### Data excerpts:
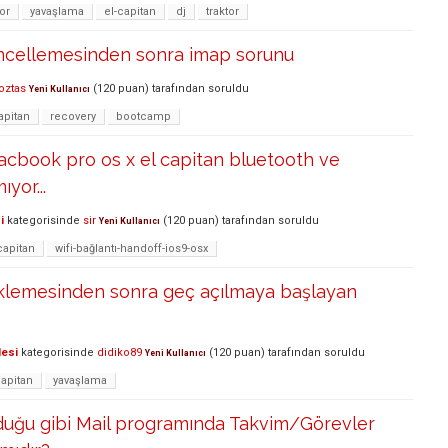
or
yavaşlama
el-capitan
dj
traktor
üncellemesinden sonra imap sorunu
oztas
(
120
puan)
tarafından
soruldu
Yeni Kullanıcı
apitan
recovery
bootcamp
macbook pro os x el capitan bluetooth ve
yor...
i
kategorisinde
sir
(
120
puan)
tarafından
soruldu
Yeni Kullanıcı
capitan
wifi-bağlantı-handoff-ios9-osx
üklemesinden sonra geç açılmaya başlayan
lesi
kategorisinde
didiko89
(
120
puan)
tarafından
soruldu
Yeni Kullanıcı
capitan
yavaşlama
lduğu gibi Mail programında Takvim/Görevler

### Action item:
Across the entries above, work out the count of lines that hold the word "capitan", and state that number alone.

### Answer space:
4